Mucosal lesions and/or characteristic symptoms (anorectal pain, haematochezia; alguria, haematuria; sore throat, difficulty swallowing) were described by 147 infected persons (39.9 %). In 98 persons (26.6 %), anorectal mucosal lesions were presumed due to the described symptoms. Oral mucosal lesions were present in 56 persons (15.2 %), 12 persons (3.3 %) reported signs of urethral mucosal involvement. 28 individuals (7.6 %) initially presented exclusively with symptoms caused by mucosal lesions.
340 persons (92.4 %) described general symptoms in addition to skin/mucosal lesions during the course of the disease. These are listed below in descending order of frequency: fatigue fever, night sweats, and muscle/limb pain (Figure 7). Swollen and/or painful lymph nodes were seen in 192 persons (52.2 %), most commonly in the inguinal and/or cervical region. It was observed that the general symptoms mostly manifested at the beginning of the infection, often either at the same time as or shortly after the first skin lesions. Similar to the study of Patel et al., 7 persons (1.9 %) in this observation group also reported an urticaria-like rash, which subsided after two to three days (16).

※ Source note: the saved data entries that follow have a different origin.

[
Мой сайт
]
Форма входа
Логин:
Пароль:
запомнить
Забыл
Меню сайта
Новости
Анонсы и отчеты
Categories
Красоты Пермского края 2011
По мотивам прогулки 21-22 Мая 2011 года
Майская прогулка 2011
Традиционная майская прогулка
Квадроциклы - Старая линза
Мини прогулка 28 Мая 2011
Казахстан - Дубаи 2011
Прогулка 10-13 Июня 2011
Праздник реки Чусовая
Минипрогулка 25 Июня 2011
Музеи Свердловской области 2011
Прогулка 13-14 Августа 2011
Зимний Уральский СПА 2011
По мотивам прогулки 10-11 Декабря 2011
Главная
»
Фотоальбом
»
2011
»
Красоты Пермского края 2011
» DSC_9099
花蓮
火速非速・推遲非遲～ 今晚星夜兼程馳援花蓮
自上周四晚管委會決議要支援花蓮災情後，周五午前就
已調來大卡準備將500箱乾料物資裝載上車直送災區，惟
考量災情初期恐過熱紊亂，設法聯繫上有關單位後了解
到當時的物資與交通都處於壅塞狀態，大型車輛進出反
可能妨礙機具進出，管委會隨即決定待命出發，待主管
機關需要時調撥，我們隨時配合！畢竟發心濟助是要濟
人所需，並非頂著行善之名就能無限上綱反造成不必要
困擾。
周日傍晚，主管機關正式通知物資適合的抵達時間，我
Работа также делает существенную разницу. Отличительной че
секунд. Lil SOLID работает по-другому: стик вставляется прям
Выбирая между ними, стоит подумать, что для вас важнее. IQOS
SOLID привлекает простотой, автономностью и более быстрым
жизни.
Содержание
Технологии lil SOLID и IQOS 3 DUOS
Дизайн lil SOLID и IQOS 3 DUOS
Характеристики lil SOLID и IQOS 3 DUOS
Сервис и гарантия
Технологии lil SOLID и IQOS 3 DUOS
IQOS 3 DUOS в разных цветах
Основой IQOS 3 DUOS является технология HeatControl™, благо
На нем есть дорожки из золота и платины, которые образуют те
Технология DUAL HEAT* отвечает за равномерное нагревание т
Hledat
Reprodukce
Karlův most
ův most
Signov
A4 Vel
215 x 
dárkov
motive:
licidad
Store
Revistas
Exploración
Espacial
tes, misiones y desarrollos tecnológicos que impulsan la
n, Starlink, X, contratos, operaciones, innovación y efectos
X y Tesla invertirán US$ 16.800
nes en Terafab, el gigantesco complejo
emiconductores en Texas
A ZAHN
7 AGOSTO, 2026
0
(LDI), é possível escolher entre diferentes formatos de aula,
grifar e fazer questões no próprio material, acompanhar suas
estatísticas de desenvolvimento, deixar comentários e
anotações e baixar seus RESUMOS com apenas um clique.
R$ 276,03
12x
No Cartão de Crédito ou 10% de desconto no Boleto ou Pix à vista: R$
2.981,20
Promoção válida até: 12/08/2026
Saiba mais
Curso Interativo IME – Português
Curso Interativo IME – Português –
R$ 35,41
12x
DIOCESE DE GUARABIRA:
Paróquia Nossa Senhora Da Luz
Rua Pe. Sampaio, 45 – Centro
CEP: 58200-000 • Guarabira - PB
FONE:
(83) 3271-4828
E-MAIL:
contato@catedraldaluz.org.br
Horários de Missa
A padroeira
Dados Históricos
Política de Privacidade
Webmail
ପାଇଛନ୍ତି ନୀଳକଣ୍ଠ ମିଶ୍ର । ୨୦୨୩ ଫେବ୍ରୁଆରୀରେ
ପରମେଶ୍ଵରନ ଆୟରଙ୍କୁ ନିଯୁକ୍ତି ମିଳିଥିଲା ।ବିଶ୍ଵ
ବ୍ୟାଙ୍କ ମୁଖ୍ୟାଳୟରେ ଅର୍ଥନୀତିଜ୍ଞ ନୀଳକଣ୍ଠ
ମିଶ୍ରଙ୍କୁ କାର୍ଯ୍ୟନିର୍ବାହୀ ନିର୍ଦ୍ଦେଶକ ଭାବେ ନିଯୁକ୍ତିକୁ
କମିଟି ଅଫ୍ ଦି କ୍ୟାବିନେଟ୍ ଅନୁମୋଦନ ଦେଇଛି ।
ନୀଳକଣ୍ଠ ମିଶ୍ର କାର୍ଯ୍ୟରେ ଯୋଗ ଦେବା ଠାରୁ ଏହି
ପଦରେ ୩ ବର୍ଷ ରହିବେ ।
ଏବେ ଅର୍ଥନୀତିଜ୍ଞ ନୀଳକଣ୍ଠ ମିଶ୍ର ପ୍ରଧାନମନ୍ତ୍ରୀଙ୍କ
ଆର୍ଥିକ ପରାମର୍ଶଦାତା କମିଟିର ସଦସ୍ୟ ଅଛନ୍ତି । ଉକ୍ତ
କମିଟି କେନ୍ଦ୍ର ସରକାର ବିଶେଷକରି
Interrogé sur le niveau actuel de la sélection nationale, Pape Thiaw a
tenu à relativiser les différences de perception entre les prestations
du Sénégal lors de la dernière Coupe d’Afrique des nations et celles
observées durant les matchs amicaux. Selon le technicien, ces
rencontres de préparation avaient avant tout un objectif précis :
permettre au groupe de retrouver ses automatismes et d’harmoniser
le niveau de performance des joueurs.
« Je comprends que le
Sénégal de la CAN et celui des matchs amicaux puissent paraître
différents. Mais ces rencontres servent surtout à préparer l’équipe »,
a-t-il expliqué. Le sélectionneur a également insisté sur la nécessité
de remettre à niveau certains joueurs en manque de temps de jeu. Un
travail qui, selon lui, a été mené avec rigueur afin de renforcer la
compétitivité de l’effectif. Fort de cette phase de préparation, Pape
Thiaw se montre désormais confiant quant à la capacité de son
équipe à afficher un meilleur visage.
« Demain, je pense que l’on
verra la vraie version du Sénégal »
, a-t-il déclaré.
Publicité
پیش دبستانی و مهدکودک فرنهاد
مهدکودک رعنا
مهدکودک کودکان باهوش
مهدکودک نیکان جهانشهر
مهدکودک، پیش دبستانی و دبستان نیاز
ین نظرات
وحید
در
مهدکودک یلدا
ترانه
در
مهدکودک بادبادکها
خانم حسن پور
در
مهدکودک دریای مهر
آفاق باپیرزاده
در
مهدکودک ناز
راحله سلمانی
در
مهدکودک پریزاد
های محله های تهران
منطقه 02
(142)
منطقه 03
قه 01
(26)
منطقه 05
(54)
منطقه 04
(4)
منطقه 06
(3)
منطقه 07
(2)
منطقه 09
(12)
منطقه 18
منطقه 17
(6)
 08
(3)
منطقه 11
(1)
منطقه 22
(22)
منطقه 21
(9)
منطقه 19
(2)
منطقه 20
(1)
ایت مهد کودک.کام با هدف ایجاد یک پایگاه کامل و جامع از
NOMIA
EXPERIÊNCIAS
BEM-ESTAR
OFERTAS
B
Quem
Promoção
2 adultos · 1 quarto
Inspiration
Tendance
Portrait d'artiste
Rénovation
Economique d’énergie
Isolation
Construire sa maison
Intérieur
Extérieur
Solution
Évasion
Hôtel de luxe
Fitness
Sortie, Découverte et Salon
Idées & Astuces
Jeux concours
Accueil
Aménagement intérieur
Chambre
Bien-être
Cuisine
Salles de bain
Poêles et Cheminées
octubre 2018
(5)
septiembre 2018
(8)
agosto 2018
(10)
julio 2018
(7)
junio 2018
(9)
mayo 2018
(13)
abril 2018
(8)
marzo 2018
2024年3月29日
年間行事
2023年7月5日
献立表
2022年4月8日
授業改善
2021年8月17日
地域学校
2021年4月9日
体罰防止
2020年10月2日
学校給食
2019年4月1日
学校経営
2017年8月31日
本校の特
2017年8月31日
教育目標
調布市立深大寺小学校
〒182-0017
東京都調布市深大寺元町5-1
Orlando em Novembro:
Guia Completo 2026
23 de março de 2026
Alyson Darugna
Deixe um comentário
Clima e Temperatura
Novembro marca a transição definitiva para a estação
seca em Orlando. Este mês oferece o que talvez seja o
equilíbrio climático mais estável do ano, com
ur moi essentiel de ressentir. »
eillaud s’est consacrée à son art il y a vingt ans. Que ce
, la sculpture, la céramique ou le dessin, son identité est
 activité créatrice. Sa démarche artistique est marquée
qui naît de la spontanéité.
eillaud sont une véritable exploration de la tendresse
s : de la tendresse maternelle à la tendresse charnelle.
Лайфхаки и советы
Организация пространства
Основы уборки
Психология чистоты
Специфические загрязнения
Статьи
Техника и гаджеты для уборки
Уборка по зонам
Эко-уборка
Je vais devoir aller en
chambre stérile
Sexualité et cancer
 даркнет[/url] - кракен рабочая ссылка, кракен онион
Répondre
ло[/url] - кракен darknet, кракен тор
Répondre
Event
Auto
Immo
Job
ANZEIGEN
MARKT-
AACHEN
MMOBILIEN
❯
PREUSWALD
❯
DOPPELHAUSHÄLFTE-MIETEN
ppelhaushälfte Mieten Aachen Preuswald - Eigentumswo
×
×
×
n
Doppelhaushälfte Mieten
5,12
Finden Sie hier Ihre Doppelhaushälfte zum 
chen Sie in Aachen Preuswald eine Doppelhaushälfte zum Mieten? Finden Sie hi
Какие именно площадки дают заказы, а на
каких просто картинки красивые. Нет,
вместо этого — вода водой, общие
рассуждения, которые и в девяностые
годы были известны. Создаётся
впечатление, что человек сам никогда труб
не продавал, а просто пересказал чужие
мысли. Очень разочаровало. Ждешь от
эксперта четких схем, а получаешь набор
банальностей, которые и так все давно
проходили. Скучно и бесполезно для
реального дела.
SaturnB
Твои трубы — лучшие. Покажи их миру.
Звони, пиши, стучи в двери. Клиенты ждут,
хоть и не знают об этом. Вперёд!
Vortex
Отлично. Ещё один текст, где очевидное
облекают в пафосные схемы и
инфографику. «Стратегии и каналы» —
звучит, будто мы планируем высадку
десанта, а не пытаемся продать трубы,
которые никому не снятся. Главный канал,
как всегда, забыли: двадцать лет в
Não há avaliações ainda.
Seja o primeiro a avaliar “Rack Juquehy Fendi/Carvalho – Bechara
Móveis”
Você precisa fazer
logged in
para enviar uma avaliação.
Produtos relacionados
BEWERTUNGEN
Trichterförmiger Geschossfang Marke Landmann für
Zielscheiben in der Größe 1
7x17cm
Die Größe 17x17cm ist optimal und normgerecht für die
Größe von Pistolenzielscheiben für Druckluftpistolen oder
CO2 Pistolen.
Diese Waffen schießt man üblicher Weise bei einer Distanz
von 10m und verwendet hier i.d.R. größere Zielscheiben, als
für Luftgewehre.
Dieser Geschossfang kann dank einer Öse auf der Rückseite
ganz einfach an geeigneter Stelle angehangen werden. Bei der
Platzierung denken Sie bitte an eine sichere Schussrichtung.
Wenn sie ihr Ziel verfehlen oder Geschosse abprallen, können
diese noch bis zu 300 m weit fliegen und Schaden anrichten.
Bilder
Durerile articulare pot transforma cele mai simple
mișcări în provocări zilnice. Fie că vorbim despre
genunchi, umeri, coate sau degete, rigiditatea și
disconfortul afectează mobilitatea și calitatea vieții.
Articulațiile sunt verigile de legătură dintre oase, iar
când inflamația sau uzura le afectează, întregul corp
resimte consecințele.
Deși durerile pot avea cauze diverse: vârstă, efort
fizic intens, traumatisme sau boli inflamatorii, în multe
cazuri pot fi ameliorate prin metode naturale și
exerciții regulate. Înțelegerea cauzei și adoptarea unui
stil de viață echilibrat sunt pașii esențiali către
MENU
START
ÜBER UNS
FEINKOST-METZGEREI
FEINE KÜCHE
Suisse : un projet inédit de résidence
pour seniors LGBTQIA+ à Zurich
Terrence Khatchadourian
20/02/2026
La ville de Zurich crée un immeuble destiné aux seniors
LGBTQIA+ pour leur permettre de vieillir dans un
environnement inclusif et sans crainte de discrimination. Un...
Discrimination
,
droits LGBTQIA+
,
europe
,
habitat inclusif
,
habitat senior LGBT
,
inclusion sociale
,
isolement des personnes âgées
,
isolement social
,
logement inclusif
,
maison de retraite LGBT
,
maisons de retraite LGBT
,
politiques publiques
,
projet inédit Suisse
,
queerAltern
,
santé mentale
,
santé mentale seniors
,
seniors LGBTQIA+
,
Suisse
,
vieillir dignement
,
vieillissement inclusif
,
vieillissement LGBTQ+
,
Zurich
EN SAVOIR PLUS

Many infected persons reported increased psychological stress at the beginning or in the further course of the isolation.
In the observed group, hospitalisation was necessary for 13 persons (3.5 %). 2 individuals (0.5 %) received antiviral therapy with Tecovirimat. In no case was treatment in an intensive care unit required due to the monkeypox infection. There were no deaths associated with the MPX virus in Cologne during the observation period.